The Dressmaker’s Secret, which opened this week at 59E59 Theaters, is set in Romania in 1963. Like any notable drama, however, its themes largely transcend these geographic and temporal boundaries. Loosely adapted from the novel, Leaving — Memories of Romania, by Mihai Grunfeld, the play depicts the profound and enduring anguish from which individuals suffer when narcissistic, dictatorial, authoritarian rulers misuse their power to limit fundamental freedoms, demand unyielding loyalty, promote intolerance, and provoke international conflict. Then as now, when rulers with these flawed character traits take control of a nation, the people commonly pay a dire price.

This was certainly the case in Romania. Still reeling from the staggering death toll and destruction from World Wat II, during which Romania initially fought alongside the Nazis, participated in the genocide of both Jews and Roma, and later switched sides and joined the Allies, this unfortunate nation soon became a pawn in the geopolitical collision of ideologies that followed. Soon after the war, Romania was occupied by the Soviet Union, and, by the early 1950’s, the Communists had taken complete control of the country. The Romanian government suppressed political freedoms and ruthlessly crushed any dissent. The secret police restricted all aspects of social life, and millions were killed or imprisoned. Still, despite the dangers inherent in defying the regime, many Romanians joined the anti-Communist resistance, which continued to organize, oppose, and even attack government forces for many years. During this period, opposing loyalties and antagonistic allegiances developed, and Romanian society became deeply fractured and cynical.

The four characters in The Dressmaker’s Secret each reveal the various yet similarly painful wounds from this tumultuous and turbulent period.

As the play opens, we feel the deep sadness and despair of the main character, Maria (Tracy Sallows), as she bends forlornly over her Soviet style sewing machine, one of the very few possessions in the meager and dimly lit room she shares with her teenage son, Robi (Bryan Burton). The origins of Maria’s misery are soon revealed. During the war, while involved in a relationship with a Romanian officer, she falls deeply in love with someone else—a Jewish man—who’s soon taken by the Nazis and put to death in a concentration camp. During this time, Maria gets pregnant with her son and for the next nineteen years hides the truth about the boy’s father, steadfastly maintaining he was an officer who died during the war.
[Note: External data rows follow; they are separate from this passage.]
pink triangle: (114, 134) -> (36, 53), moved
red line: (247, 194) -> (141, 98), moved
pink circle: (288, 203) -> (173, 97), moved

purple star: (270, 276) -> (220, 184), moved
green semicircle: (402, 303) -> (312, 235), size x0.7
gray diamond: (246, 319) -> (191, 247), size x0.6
As the play unfolds, the Romanian officer, Robert (Robert S. Gregory), who’s spent the last twenty years living in West Berlin, returns for the first time to Romania to visit his sister, Irma (Carolyn Lozlowski), and to confess to Maria it was he who turned her lover over to the Nazi’s in a moment of jealous rage. Maria has news for Robert as well; she has a son, conceived at the end of their relationship, but is it his son? That’s The Dressmaker’s Secret.
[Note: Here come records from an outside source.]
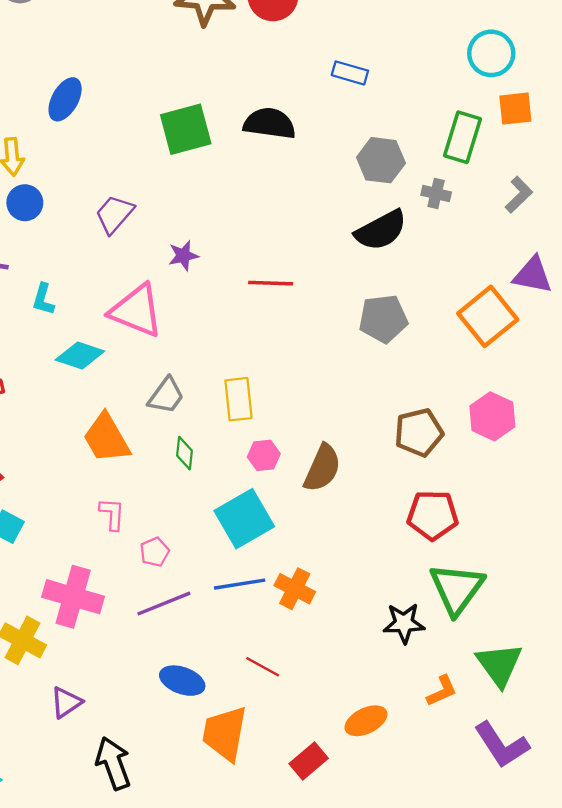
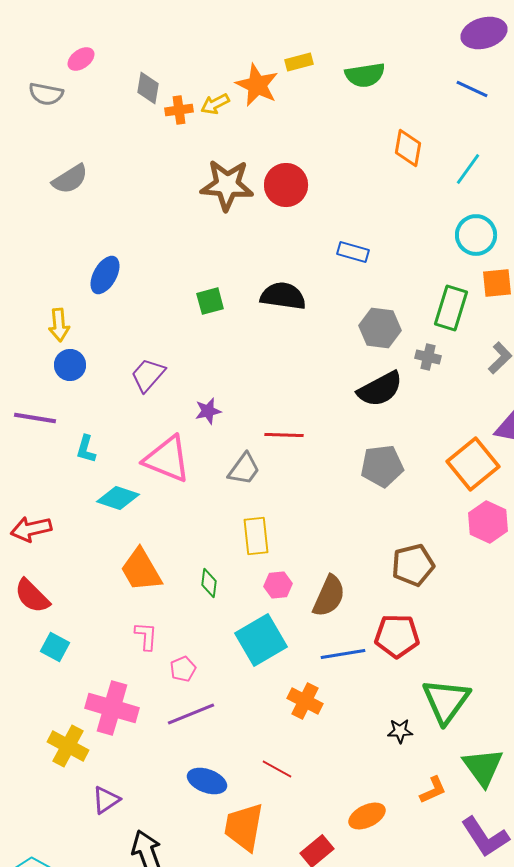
green square: (186, 129) -> (210, 301), size x0.6
gray trapezoid: (166, 396) -> (244, 469), moved
pink hexagon: (492, 416) -> (488, 522), moved
red pentagon: (433, 515) -> (397, 636), moved
blue line: (240, 584) -> (343, 654), moved
black star: (404, 623) -> (400, 731), size x0.7

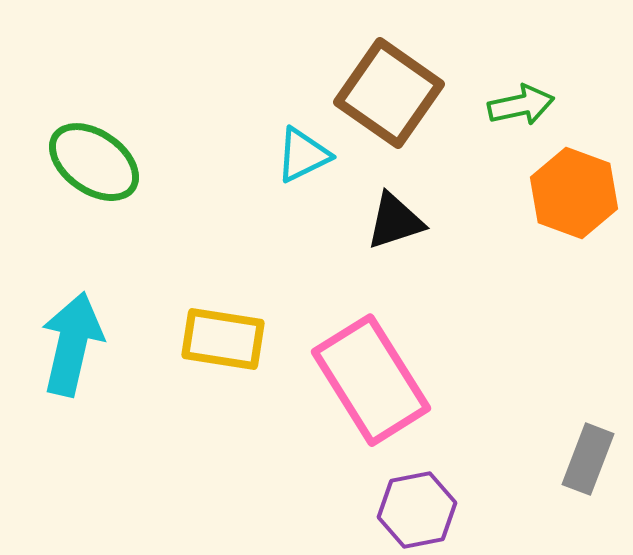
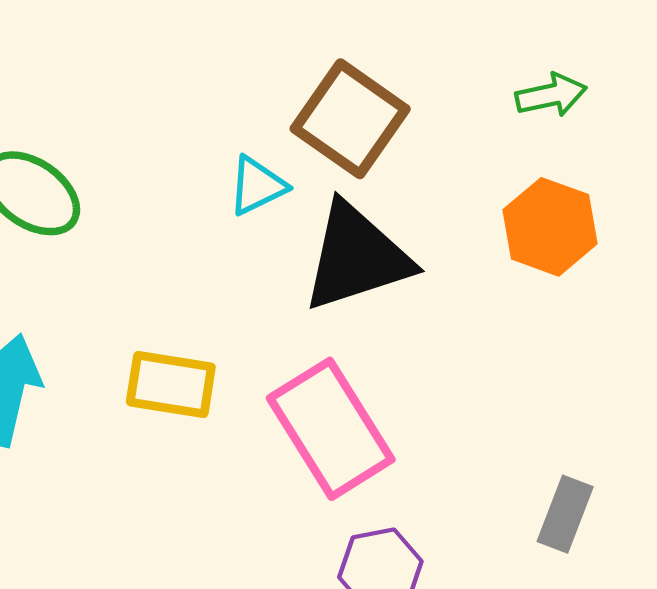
green arrow: (521, 105) -> (551, 95), moved
black triangle: (395, 221) -> (357, 257), size x1.8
Overall, The Dressmaker’s Secret is a commendable play. The conflicts between the characters are skillfully developed, and the plot unfolds intriguingly. Tracy Sallows does an admirable job playing a complex character, and the acting is generally sound. Still, at times the actor’s movements seem awkward, and Bryan Burton tends to yell out lines for no apparent reason. And while the script is compelling, the dialogue seems to drag from time to time (and please lose the line about how Robi must learn English; he’s speaking English!). Otherwise, the plot is weighty, the performance is satisfying, and it’s an appropriate time for us to grapple with the human costs of autocratic rule.